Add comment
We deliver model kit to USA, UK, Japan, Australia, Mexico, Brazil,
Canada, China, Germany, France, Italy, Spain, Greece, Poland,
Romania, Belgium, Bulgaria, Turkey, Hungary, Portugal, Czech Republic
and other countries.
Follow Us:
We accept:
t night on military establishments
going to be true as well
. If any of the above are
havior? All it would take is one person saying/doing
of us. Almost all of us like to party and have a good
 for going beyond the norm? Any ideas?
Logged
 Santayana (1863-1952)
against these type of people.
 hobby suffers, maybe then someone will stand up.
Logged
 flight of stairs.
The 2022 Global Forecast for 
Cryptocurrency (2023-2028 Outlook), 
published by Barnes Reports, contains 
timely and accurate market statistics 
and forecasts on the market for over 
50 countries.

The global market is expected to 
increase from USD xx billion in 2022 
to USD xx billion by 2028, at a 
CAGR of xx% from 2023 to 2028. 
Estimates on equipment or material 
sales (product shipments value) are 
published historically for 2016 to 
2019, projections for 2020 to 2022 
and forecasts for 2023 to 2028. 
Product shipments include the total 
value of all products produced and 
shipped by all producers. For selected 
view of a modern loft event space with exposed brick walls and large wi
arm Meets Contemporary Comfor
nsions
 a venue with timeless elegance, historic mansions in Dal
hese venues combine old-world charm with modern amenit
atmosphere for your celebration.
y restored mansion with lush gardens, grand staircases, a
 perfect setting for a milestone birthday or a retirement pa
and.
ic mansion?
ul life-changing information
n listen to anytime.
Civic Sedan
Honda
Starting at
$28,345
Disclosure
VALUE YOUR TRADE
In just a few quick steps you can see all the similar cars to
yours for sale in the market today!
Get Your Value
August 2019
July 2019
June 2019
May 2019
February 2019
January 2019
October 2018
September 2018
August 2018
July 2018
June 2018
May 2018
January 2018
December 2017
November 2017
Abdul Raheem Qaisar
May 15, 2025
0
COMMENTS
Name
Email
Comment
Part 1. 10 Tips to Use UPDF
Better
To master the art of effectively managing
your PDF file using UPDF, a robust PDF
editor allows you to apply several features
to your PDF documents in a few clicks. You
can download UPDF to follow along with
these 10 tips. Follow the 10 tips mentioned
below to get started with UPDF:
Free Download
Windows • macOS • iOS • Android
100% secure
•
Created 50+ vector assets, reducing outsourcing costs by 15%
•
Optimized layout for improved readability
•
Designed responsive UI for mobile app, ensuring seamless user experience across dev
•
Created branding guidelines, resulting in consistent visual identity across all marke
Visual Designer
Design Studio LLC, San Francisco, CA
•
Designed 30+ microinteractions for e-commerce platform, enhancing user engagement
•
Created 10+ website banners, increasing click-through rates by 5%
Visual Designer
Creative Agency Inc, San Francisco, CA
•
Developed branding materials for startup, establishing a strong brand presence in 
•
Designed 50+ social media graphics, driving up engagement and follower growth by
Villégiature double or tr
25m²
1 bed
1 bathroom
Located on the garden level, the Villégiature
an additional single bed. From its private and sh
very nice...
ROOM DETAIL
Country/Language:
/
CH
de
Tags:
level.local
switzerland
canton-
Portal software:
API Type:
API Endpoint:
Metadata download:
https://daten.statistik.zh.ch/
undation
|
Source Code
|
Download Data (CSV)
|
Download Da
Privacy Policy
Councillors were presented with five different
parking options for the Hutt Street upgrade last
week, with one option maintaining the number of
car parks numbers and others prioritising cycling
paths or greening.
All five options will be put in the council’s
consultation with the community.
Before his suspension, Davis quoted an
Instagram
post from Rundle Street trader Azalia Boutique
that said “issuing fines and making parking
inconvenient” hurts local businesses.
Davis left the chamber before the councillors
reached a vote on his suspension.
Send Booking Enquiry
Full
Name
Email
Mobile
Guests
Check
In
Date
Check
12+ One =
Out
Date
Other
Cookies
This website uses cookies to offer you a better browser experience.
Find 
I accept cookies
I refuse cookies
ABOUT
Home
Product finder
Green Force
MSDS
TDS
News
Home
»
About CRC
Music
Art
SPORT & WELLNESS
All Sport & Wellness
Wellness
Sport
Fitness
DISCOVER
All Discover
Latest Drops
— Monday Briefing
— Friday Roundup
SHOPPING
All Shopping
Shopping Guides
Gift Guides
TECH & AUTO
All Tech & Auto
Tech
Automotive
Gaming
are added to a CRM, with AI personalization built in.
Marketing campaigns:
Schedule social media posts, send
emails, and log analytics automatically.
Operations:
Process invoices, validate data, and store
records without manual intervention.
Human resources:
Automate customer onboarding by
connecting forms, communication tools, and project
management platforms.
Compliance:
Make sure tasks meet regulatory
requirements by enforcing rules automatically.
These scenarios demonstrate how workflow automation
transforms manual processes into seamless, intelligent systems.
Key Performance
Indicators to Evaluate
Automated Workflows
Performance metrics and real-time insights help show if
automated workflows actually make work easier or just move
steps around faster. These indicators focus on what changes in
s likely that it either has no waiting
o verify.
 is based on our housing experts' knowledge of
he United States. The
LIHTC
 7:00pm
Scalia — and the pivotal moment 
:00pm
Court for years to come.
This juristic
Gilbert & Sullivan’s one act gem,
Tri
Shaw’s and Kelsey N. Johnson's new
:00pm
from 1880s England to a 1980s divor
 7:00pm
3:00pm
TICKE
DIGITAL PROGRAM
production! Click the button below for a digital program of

══════════════════════════════

EXERCISE INSTRUCTIONS: Whenever the word "going" shows up in a line of the entries, copy that line.

RESPONSE:
going to be true as well
 for going beyond the norm? Any ideas?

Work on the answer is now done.